What you return should be the full listing, word for word, without a single image.

********************

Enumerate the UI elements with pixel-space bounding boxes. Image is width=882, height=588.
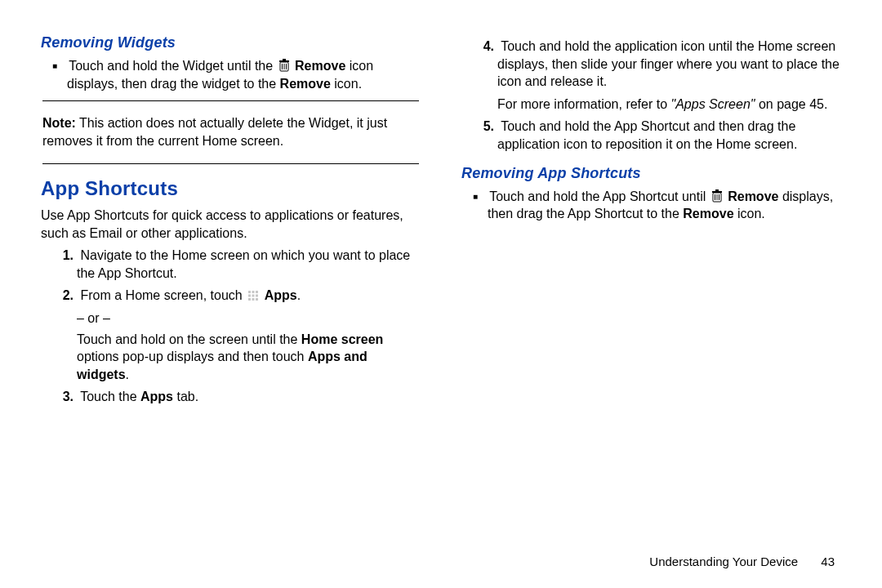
svg-rect-14 (256, 298, 258, 301)
svg-rect-4 (279, 60, 289, 62)
removing-widgets-bullet: Touch and hold the Widget until the Remo… (67, 57, 421, 92)
note-block: Note: This action does not actually dele… (41, 100, 421, 163)
svg-rect-10 (252, 295, 255, 297)
svg-rect-5 (283, 59, 286, 60)
svg-rect-13 (252, 298, 255, 301)
svg-rect-7 (252, 291, 255, 293)
step-4-ref: For more information, refer to "Apps Scr… (497, 96, 841, 114)
trash-icon (711, 189, 723, 203)
step-4: 4. Touch and hold the application icon u… (497, 38, 841, 91)
heading-removing-widgets: Removing Widgets (41, 33, 421, 52)
trash-icon (278, 59, 290, 72)
page-footer: Understanding Your Device 43 (649, 555, 835, 568)
svg-rect-12 (248, 298, 251, 301)
heading-removing-app-shortcuts: Removing App Shortcuts (461, 163, 841, 183)
step-5: 5. Touch and hold the App Shortcut and t… (497, 118, 841, 153)
heading-app-shortcuts: App Shortcuts (41, 176, 421, 202)
svg-rect-6 (248, 291, 251, 293)
app-shortcuts-intro: Use App Shortcuts for quick access to ap… (41, 207, 421, 242)
svg-rect-19 (712, 191, 722, 193)
left-column: Removing Widgets Touch and hold the Widg… (41, 33, 421, 539)
note-text: Note: This action does not actually dele… (42, 114, 419, 149)
step-2: 2. From a Home screen, touch Apps. (77, 287, 421, 305)
step-2-alt: Touch and hold on the screen until the H… (77, 331, 421, 384)
step-2-or: – or – (77, 310, 421, 327)
footer-page-number: 43 (821, 555, 835, 568)
footer-section: Understanding Your Device (649, 555, 798, 568)
hr (42, 100, 419, 101)
step-1: 1. Navigate to the Home screen on which … (77, 247, 421, 282)
svg-rect-20 (715, 189, 719, 191)
svg-rect-9 (248, 295, 251, 297)
step-3: 3. Touch the Apps tab. (77, 388, 421, 406)
right-column: 4. Touch and hold the application icon u… (461, 33, 841, 539)
svg-rect-8 (256, 291, 258, 293)
svg-rect-11 (256, 295, 258, 297)
hr (42, 163, 419, 164)
removing-app-shortcuts-bullet: Touch and hold the App Shortcut until Re… (488, 188, 841, 223)
apps-grid-icon (247, 290, 259, 301)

********************

Answer for this exercise:
Enumerate the UI elements with pixel-space bounding boxes. Image is width=882, height=588.
svg-rect-14 (256, 298, 258, 301)
svg-rect-4 (279, 60, 289, 62)
removing-widgets-bullet: Touch and hold the Widget until the Remo… (67, 57, 421, 92)
note-block: Note: This action does not actually dele… (41, 100, 421, 163)
svg-rect-10 (252, 295, 255, 297)
svg-rect-5 (283, 59, 286, 60)
svg-rect-13 (252, 298, 255, 301)
svg-rect-7 (252, 291, 255, 293)
step-4-ref: For more information, refer to "Apps Scr… (497, 96, 841, 114)
trash-icon (711, 189, 723, 203)
step-4: 4. Touch and hold the application icon u… (497, 38, 841, 91)
heading-removing-widgets: Removing Widgets (41, 33, 421, 52)
trash-icon (278, 59, 290, 72)
page-footer: Understanding Your Device 43 (649, 555, 835, 568)
svg-rect-12 (248, 298, 251, 301)
heading-removing-app-shortcuts: Removing App Shortcuts (461, 163, 841, 183)
step-5: 5. Touch and hold the App Shortcut and t… (497, 118, 841, 153)
heading-app-shortcuts: App Shortcuts (41, 176, 421, 202)
svg-rect-6 (248, 291, 251, 293)
app-shortcuts-intro: Use App Shortcuts for quick access to ap… (41, 207, 421, 242)
svg-rect-19 (712, 191, 722, 193)
left-column: Removing Widgets Touch and hold the Widg… (41, 33, 421, 539)
note-text: Note: This action does not actually dele… (42, 114, 419, 149)
step-2: 2. From a Home screen, touch Apps. (77, 287, 421, 305)
step-2-alt: Touch and hold on the screen until the H… (77, 331, 421, 384)
step-2-or: – or – (77, 310, 421, 327)
footer-page-number: 43 (821, 555, 835, 568)
footer-section: Understanding Your Device (649, 555, 798, 568)
hr (42, 100, 419, 101)
step-1: 1. Navigate to the Home screen on which … (77, 247, 421, 282)
svg-rect-20 (715, 189, 719, 191)
svg-rect-9 (248, 295, 251, 297)
step-3: 3. Touch the Apps tab. (77, 388, 421, 406)
right-column: 4. Touch and hold the application icon u… (461, 33, 841, 539)
svg-rect-8 (256, 291, 258, 293)
svg-rect-11 (256, 295, 258, 297)
hr (42, 163, 419, 164)
removing-app-shortcuts-bullet: Touch and hold the App Shortcut until Re… (488, 188, 841, 223)
apps-grid-icon (247, 290, 259, 301)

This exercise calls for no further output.